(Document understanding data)
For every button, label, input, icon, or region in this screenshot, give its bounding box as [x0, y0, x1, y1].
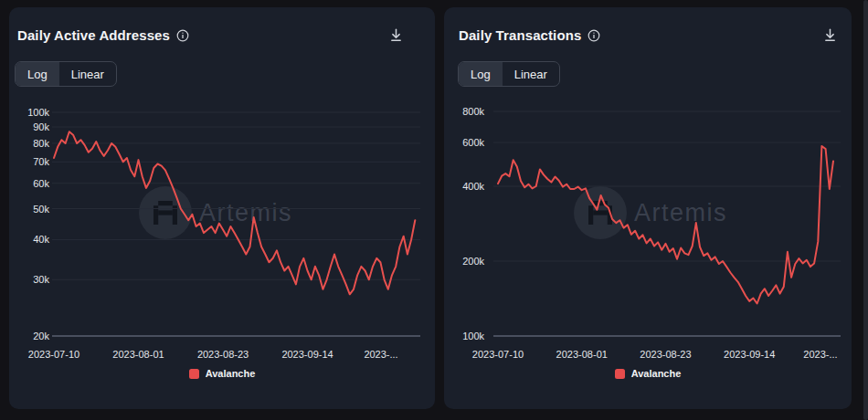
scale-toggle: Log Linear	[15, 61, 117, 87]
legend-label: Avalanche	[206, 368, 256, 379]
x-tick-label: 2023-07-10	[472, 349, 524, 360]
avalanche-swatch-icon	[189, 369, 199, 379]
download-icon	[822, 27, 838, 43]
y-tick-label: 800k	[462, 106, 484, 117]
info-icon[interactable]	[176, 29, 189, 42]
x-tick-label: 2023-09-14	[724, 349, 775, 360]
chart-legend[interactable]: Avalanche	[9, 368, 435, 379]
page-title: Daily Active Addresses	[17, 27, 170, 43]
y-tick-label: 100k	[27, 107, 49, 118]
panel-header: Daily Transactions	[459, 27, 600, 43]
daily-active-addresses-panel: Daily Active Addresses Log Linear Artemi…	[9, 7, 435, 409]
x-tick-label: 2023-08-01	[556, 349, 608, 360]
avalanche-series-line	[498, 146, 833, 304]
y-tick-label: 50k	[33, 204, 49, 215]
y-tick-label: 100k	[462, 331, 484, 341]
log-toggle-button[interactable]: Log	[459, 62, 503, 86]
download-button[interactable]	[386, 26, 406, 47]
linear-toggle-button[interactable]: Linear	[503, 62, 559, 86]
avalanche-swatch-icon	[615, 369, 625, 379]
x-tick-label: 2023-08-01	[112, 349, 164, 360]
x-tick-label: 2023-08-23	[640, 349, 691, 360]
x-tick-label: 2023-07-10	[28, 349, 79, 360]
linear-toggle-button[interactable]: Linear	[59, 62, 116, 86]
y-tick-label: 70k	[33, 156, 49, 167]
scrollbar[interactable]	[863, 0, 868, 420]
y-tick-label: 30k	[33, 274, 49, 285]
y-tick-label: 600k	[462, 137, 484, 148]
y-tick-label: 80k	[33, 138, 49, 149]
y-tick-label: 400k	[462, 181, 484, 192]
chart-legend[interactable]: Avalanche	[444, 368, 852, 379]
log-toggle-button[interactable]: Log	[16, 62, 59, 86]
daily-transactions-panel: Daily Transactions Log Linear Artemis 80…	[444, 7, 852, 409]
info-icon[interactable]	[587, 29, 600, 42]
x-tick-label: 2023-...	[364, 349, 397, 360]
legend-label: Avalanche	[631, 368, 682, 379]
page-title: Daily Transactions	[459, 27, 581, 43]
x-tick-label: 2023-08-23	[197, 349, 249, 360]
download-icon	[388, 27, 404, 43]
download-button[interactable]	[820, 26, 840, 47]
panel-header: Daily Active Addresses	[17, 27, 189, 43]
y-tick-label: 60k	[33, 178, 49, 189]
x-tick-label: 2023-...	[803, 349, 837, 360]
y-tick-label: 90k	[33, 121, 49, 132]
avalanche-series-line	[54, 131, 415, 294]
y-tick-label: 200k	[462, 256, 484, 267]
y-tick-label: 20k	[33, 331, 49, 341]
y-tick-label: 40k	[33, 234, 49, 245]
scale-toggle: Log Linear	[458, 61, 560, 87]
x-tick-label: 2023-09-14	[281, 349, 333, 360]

ASSIGNMENT: Extract the entries in full, exactly as they are, minus the pictures.

ANSWER SECTION:
For every button, label, input, icon, or region in this screenshot, give its bounding box as [x0, y0, x1, y1].
scale-toggle: Log Linear	[15, 61, 117, 87]
legend-label: Avalanche	[206, 368, 256, 379]
x-tick-label: 2023-07-10	[472, 349, 524, 360]
avalanche-swatch-icon	[189, 369, 199, 379]
download-icon	[822, 27, 838, 43]
y-tick-label: 800k	[462, 106, 484, 117]
info-icon[interactable]	[176, 29, 189, 42]
x-tick-label: 2023-09-14	[724, 349, 775, 360]
chart-legend[interactable]: Avalanche	[9, 368, 435, 379]
page-title: Daily Active Addresses	[17, 27, 170, 43]
y-tick-label: 100k	[27, 107, 49, 118]
panel-header: Daily Transactions	[459, 27, 600, 43]
daily-active-addresses-panel: Daily Active Addresses Log Linear Artemi…	[9, 7, 435, 409]
x-tick-label: 2023-08-01	[556, 349, 608, 360]
avalanche-series-line	[498, 146, 833, 304]
y-tick-label: 50k	[33, 204, 49, 215]
y-tick-label: 100k	[462, 331, 484, 341]
log-toggle-button[interactable]: Log	[459, 62, 503, 86]
download-button[interactable]	[386, 26, 406, 47]
linear-toggle-button[interactable]: Linear	[503, 62, 559, 86]
avalanche-swatch-icon	[615, 369, 625, 379]
x-tick-label: 2023-08-01	[112, 349, 164, 360]
x-tick-label: 2023-08-23	[640, 349, 691, 360]
x-tick-label: 2023-07-10	[28, 349, 79, 360]
linear-toggle-button[interactable]: Linear	[59, 62, 116, 86]
y-tick-label: 70k	[33, 156, 49, 167]
scrollbar[interactable]	[863, 0, 868, 420]
y-tick-label: 30k	[33, 274, 49, 285]
y-tick-label: 600k	[462, 137, 484, 148]
y-tick-label: 80k	[33, 138, 49, 149]
y-tick-label: 400k	[462, 181, 484, 192]
chart-legend[interactable]: Avalanche	[444, 368, 852, 379]
log-toggle-button[interactable]: Log	[16, 62, 59, 86]
daily-transactions-panel: Daily Transactions Log Linear Artemis 80…	[444, 7, 852, 409]
info-icon[interactable]	[587, 29, 600, 42]
x-tick-label: 2023-...	[364, 349, 397, 360]
legend-label: Avalanche	[631, 368, 682, 379]
page-title: Daily Transactions	[459, 27, 581, 43]
x-tick-label: 2023-08-23	[197, 349, 249, 360]
download-icon	[388, 27, 404, 43]
download-button[interactable]	[820, 26, 840, 47]
panel-header: Daily Active Addresses	[17, 27, 189, 43]
y-tick-label: 60k	[33, 178, 49, 189]
x-tick-label: 2023-...	[803, 349, 837, 360]
y-tick-label: 90k	[33, 121, 49, 132]
avalanche-series-line	[54, 131, 415, 294]
y-tick-label: 200k	[462, 256, 484, 267]
y-tick-label: 20k	[33, 331, 49, 341]
y-tick-label: 40k	[33, 234, 49, 245]
scale-toggle: Log Linear	[458, 61, 560, 87]
x-tick-label: 2023-09-14	[281, 349, 333, 360]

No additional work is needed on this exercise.